The records must be duplicated exactly, with every picture left out.
Segment Start: SUPPLIED MATERIAL
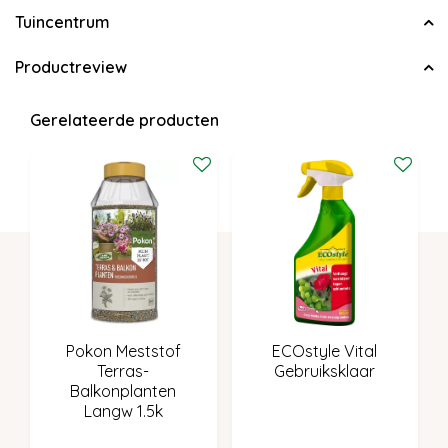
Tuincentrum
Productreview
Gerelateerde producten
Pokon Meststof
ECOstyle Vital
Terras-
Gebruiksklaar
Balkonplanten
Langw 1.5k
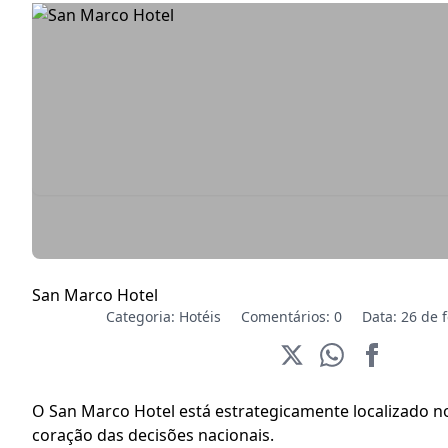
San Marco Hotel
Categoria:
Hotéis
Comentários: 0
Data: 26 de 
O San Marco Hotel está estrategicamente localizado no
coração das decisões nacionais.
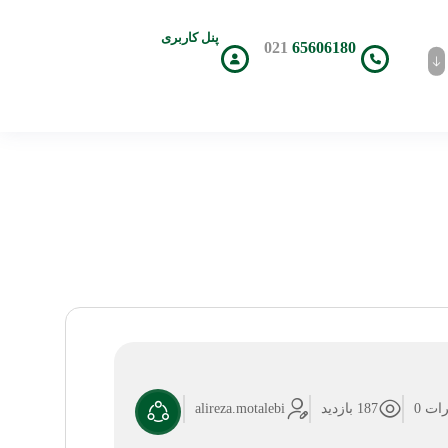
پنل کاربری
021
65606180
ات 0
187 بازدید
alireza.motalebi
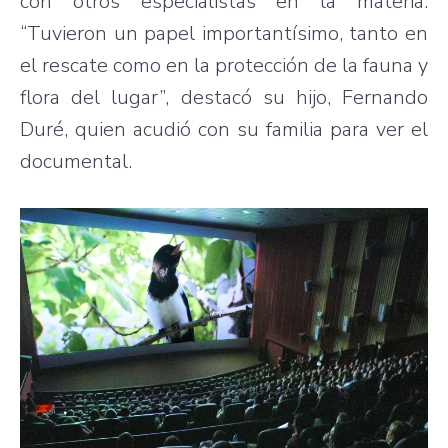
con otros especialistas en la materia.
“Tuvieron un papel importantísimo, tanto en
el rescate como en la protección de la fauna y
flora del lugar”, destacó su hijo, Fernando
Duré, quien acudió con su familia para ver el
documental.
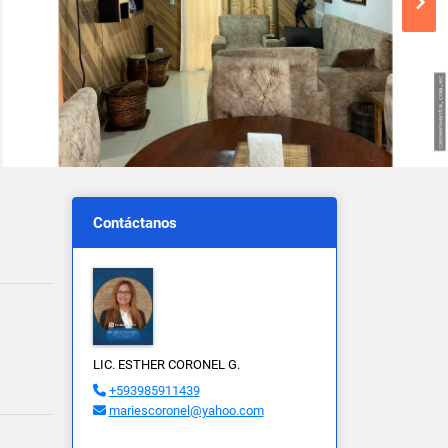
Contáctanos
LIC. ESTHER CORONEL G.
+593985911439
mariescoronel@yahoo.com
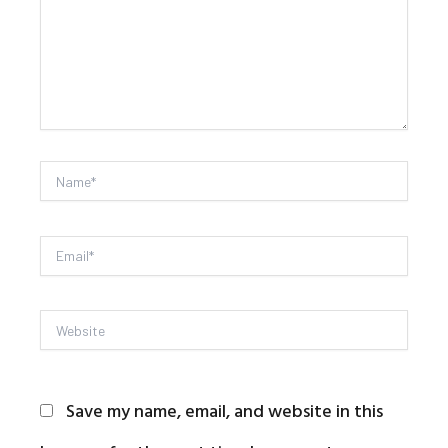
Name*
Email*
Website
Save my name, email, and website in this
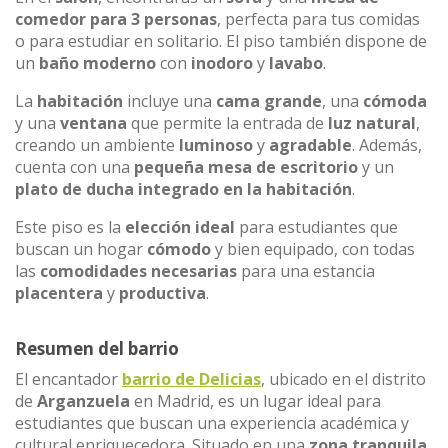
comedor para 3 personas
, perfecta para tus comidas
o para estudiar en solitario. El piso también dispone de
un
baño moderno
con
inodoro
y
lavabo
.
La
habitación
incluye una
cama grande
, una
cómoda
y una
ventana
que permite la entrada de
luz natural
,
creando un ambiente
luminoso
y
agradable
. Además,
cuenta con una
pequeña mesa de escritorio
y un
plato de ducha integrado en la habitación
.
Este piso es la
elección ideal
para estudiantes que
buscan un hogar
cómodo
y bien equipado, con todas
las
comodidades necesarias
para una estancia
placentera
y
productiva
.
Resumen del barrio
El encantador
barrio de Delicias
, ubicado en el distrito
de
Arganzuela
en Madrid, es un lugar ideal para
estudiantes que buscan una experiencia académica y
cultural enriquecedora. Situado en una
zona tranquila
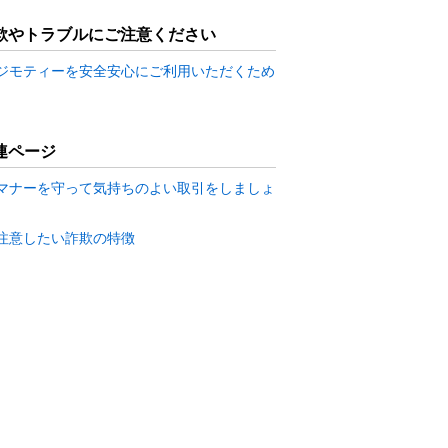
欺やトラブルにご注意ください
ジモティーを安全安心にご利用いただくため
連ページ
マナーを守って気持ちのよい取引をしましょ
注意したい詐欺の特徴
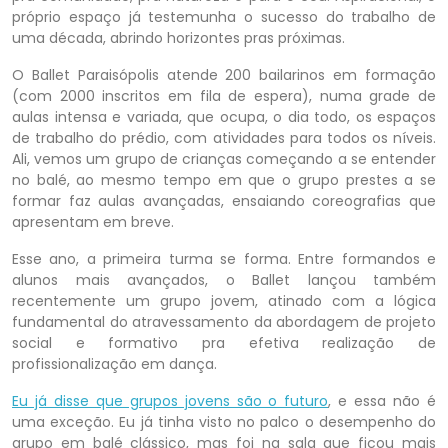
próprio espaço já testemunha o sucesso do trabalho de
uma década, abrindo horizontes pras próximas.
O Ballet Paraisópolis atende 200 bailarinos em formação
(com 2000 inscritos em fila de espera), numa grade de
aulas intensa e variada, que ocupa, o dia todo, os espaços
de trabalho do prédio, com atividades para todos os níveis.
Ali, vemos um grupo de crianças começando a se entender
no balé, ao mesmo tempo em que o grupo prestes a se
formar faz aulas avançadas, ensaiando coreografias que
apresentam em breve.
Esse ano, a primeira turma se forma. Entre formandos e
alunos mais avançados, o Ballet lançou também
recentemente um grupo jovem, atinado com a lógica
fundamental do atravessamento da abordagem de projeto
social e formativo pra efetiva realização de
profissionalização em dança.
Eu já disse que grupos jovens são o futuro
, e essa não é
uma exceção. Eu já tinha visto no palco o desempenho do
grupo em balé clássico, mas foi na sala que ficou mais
Segment End: SUPPLIED MATERIAL
◆ **ANSWER BOX**
Tuincentrum
Productreview
Gerelateerde producten
Pokon Meststof
ECOstyle Vital
Terras-
Gebruiksklaar
Balkonplanten
Langw 1.5k
San Marco Hotel
Categoria:
Hotéis
Comentários: 0
Data: 26 de 
O San Marco Hotel está estrategicamente localizado no
coração das decisões nacionais.
پنل کاربری
021
65606180
ات 0
187 بازدید
alireza.motalebi
con otros especialistas en la materia.
“Tuvieron un papel importantísimo, tanto en
el rescate como en la protección de la fauna y
flora del lugar”, destacó su hijo, Fernando
Duré, quien acudió con su familia para ver el
documental.
Contáctanos
LIC. ESTHER CORONEL G.
+593985911439
mariescoronel@yahoo.com
Name*
Email*
Website
Save my name, email, and website in this
comedor para 3 personas
, perfecta para tus comidas
o para estudiar en solitario. El piso también dispone de
un
baño moderno
con
inodoro
y
lavabo
.
La
habitación
incluye una
cama grande
, una
cómoda
y una
ventana
que permite la entrada de
luz natural
,
creando un ambiente
luminoso
y
agradable
. Además,
cuenta con una
pequeña mesa de escritorio
y un
plato de ducha integrado en la habitación
.
Este piso es la
elección ideal
para estudiantes que
buscan un hogar
cómodo
y bien equipado, con todas
las
comodidades necesarias
para una estancia
placentera
y
productiva
.
Resumen del barrio
El encantador
barrio de Delicias
, ubicado en el distrito
de
Arganzuela
en Madrid, es un lugar ideal para
estudiantes que buscan una experiencia académica y
cultural enriquecedora. Situado en una
zona tranquila
欺やトラブルにご注意ください
ジモティーを安全安心にご利用いただくため
連ページ
マナーを守って気持ちのよい取引をしましょ
注意したい詐欺の特徴
próprio espaço já testemunha o sucesso do trabalho de
uma década, abrindo horizontes pras próximas.
O Ballet Paraisópolis atende 200 bailarinos em formação
(com 2000 inscritos em fila de espera), numa grade de
aulas intensa e variada, que ocupa, o dia todo, os espaços
de trabalho do prédio, com atividades para todos os níveis.
Ali, vemos um grupo de crianças começando a se entender
no balé, ao mesmo tempo em que o grupo prestes a se
formar faz aulas avançadas, ensaiando coreografias que
apresentam em breve.
Esse ano, a primeira turma se forma. Entre formandos e
alunos mais avançados, o Ballet lançou também
recentemente um grupo jovem, atinado com a lógica
fundamental do atravessamento da abordagem de projeto
social e formativo pra efetiva realização de
profissionalização em dança.
Eu já disse que grupos jovens são o futuro
, e essa não é
uma exceção. Eu já tinha visto no palco o desempenho do
grupo em balé clássico, mas foi na sala que ficou mais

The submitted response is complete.